Taggert nodded, and led us toward the right side of the house, which was opposite the garage. He stopped at the corner. There was about ten feet of side yard, ending at the hedge, which seemed to extend all the way to the other end of his property.
“I was right about here, watering the mums.” He waved a hand toward the flowers along the front of the house. “Two little girls rode past on bikes.”
He turned back toward us.
“And that’s it.”
“What time was this?” Ward asked.
“Two or two-thirty.”
“How do you know it was the missing girls you saw?” Ward asked.
“When they ran the pictures on the news, I recognized them.”
The FBI agent turned to Adam and me. “How far away are we from the Patel residence?”
“A half mile,” Adam supplied.
Ward nodded. “Fits the time line. What else?”

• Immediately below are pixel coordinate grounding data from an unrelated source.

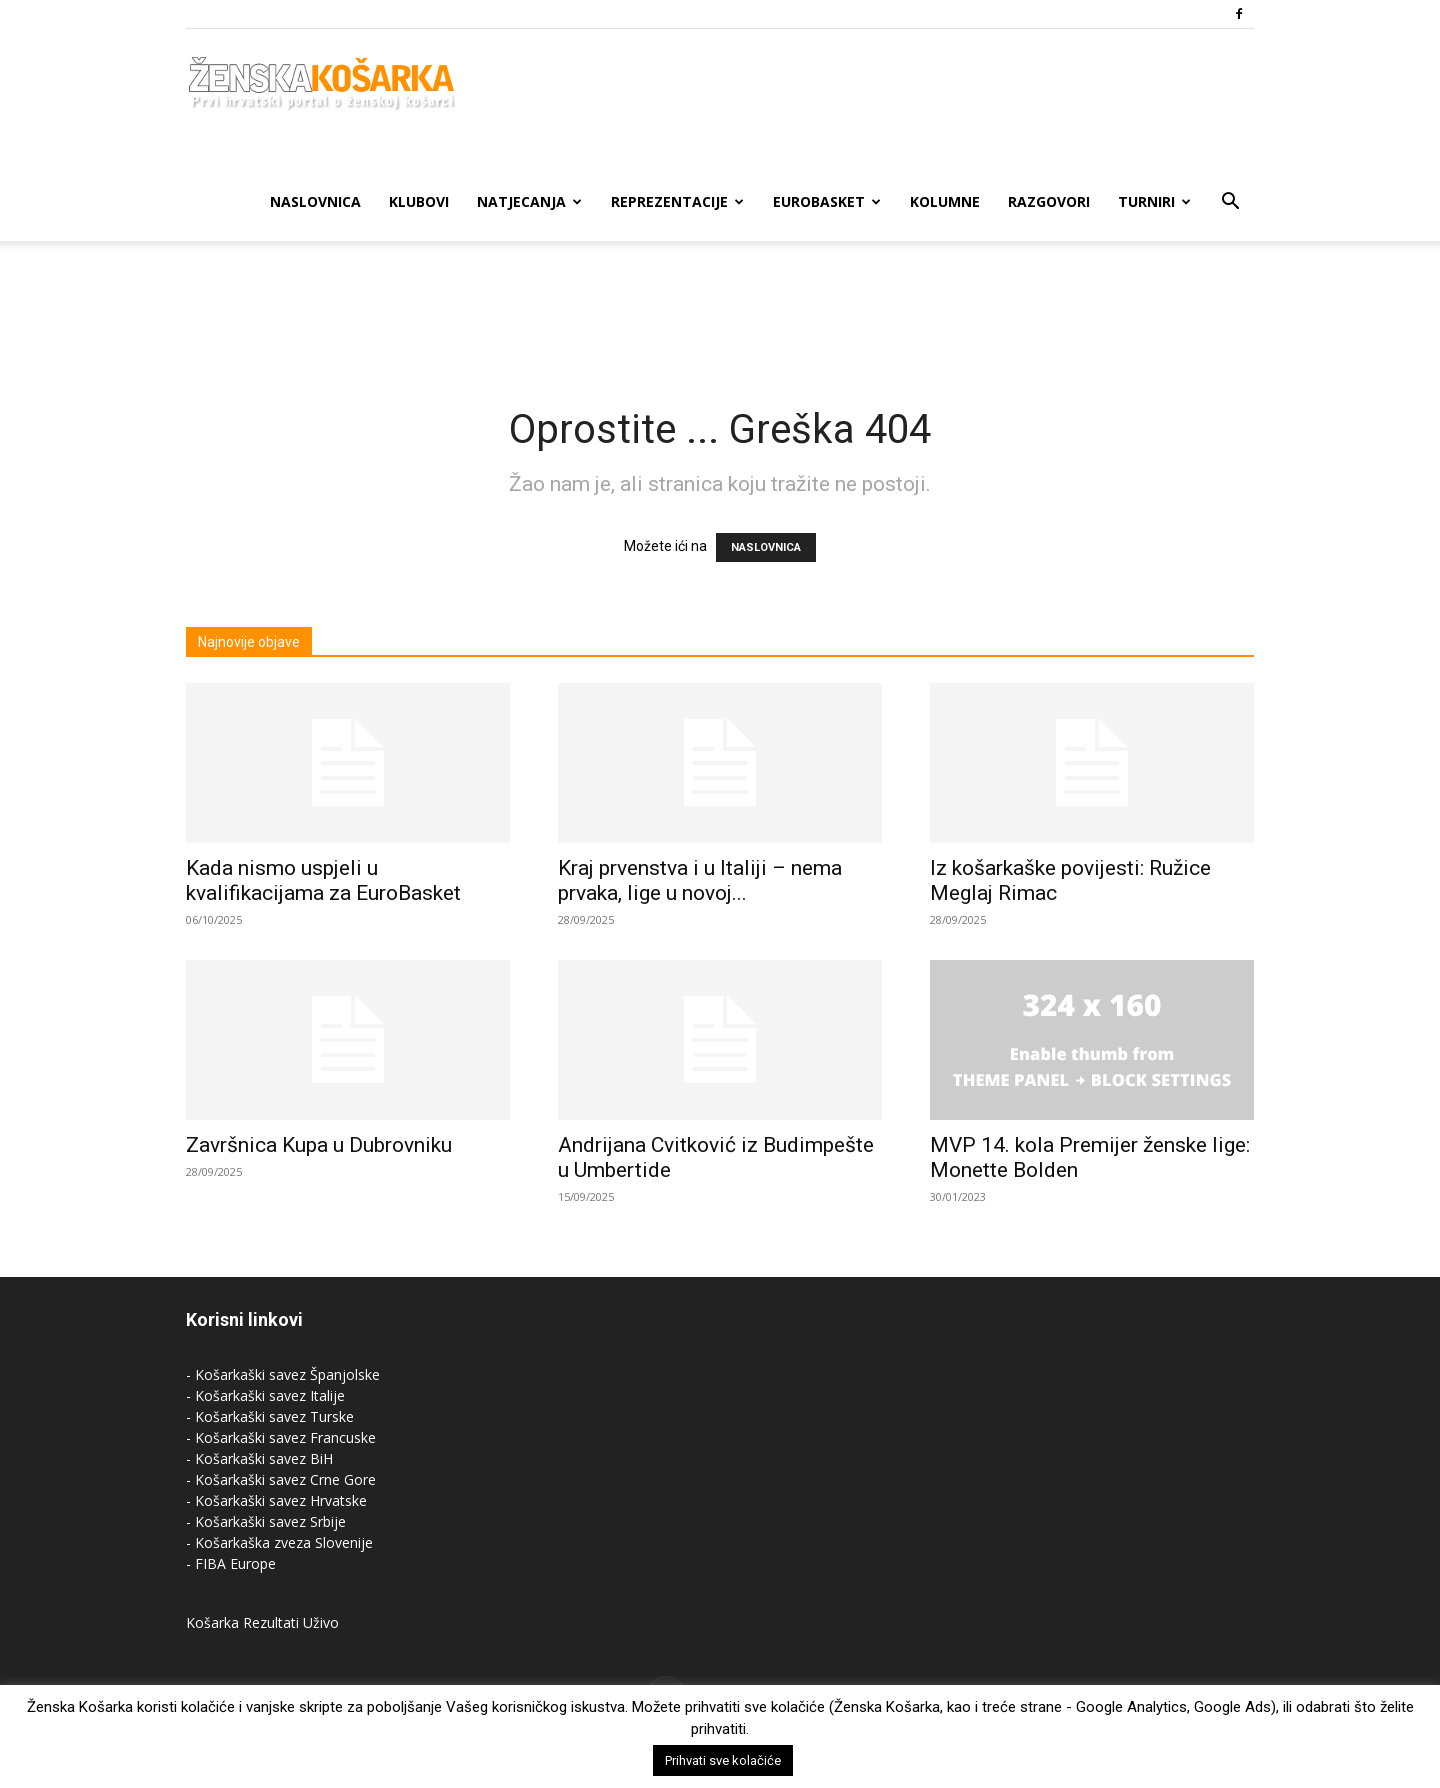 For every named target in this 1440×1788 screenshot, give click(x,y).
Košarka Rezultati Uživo (262, 1622)
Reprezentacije (677, 201)
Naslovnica (315, 201)
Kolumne (945, 201)
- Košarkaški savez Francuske (281, 1437)
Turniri (1154, 201)
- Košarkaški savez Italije (265, 1395)
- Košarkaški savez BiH (259, 1458)
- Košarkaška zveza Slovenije (279, 1542)
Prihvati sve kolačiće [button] (723, 1760)
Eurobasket (827, 201)
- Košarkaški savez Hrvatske (276, 1500)
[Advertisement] (720, 310)
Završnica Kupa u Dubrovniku (319, 1145)
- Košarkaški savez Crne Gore (281, 1479)
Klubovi (419, 201)
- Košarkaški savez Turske (270, 1416)
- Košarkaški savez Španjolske (283, 1374)
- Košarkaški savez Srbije (266, 1521)
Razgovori (1049, 201)
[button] (1230, 203)
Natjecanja (529, 201)
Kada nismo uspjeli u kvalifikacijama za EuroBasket (323, 880)
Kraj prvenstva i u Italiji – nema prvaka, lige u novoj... (700, 880)
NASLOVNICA (766, 547)
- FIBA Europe (231, 1563) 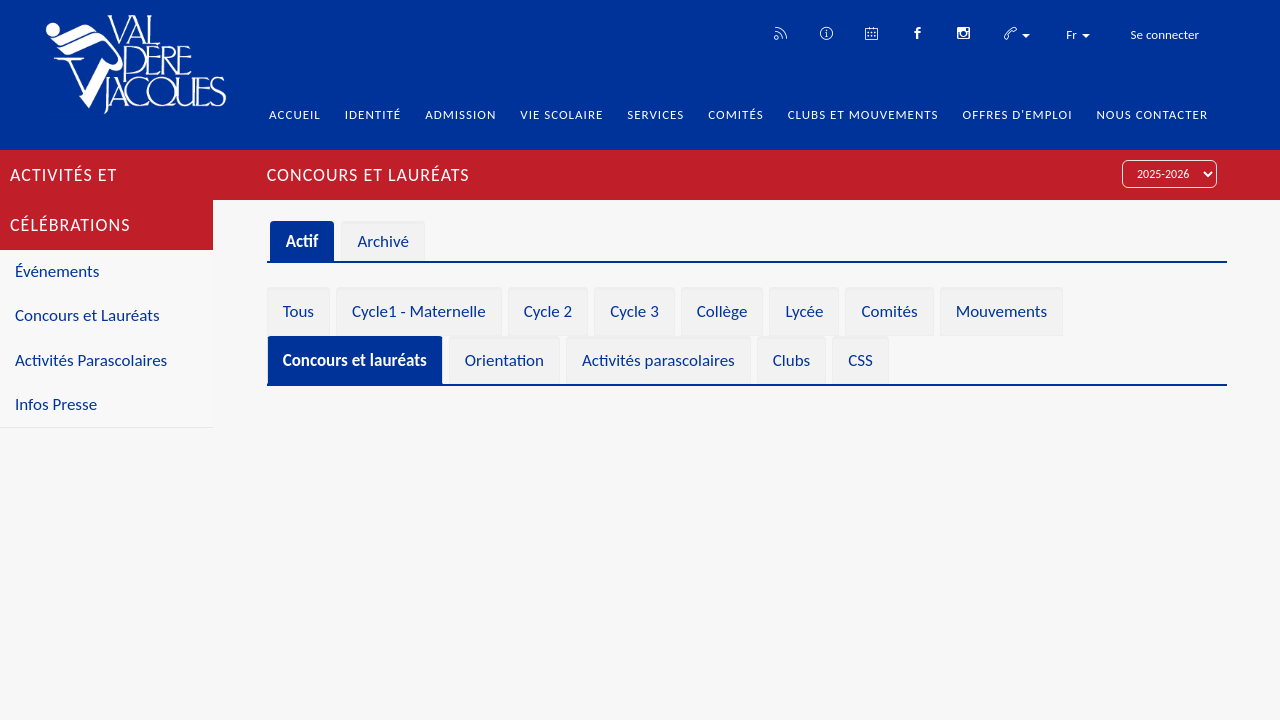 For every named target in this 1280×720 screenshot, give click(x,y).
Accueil (295, 114)
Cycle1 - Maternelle (419, 311)
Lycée (804, 311)
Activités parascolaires (658, 360)
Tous (298, 311)
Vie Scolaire (561, 114)
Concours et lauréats (355, 360)
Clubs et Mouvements (863, 114)
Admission (460, 114)
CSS (860, 360)
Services (655, 114)
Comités (735, 114)
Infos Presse (56, 404)
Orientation (504, 360)
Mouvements (1002, 311)
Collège (722, 311)
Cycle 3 (634, 311)
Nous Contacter (1152, 114)
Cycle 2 (548, 311)
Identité (373, 114)
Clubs (791, 360)
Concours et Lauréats (87, 315)
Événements (57, 271)
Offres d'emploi (1018, 114)
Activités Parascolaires (91, 360) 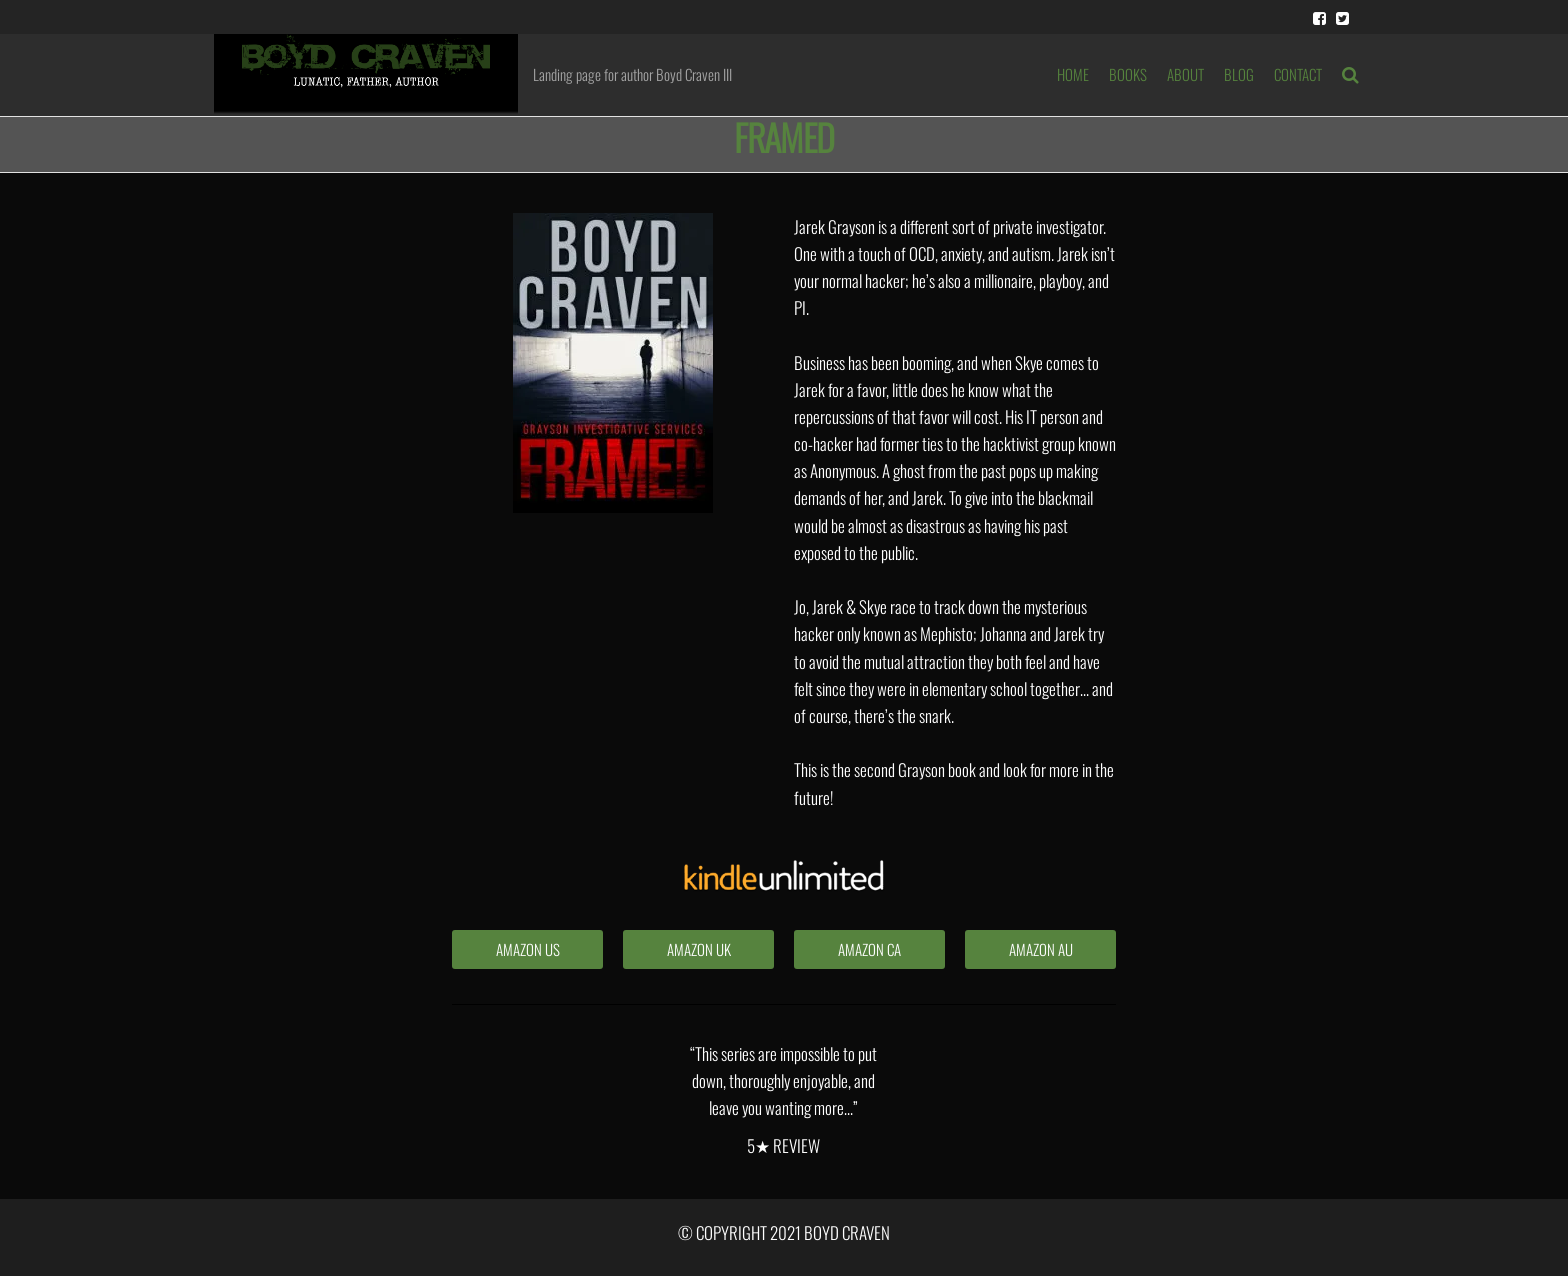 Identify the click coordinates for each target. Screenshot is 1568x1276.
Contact (1298, 74)
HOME (1073, 74)
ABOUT (1185, 74)
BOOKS (1128, 74)
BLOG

“That’s it,” said Taggert.
“Do you remember seeing any unfamiliar vehicles in the neighborhood?”
“No,” Taggert replied.
“People you didn’t recognize?”
Taggert sighed. “No. I keep telling you people. I just saw two little girls. I would like to be able to help more, but there just isn’t anything else.”
“But the woman with the kids in the inflatable pool—” Ward consulted his tablet, “—Mrs. Rodriguez, did not see them. And she was only two blocks over.”
“That’s what I understand,” said Taggert.
It was obvious that, while Mr. Taggert wanted to help, he was tired of telling the same story over and over again.
Ward thanked Taggert, and we made our way back to our vehicles.
“What next?” asked Adam.
Ward consulted his tablet again, paging through the notes he had made back at the station.
“Families, I think.” He glanced in the direction of the house, making sure Taggert was back inside before he continued. “They’ll be frustrated that we keep asking the same questions, too, but maybe we’ll shake something loose.”
“That’d be nice,” Adam said. “Trav, you ready?”
“Trav?”
But I wasn’t listening. I was watching a multitude of Trav Beckers lining the sidewalk ahead of me.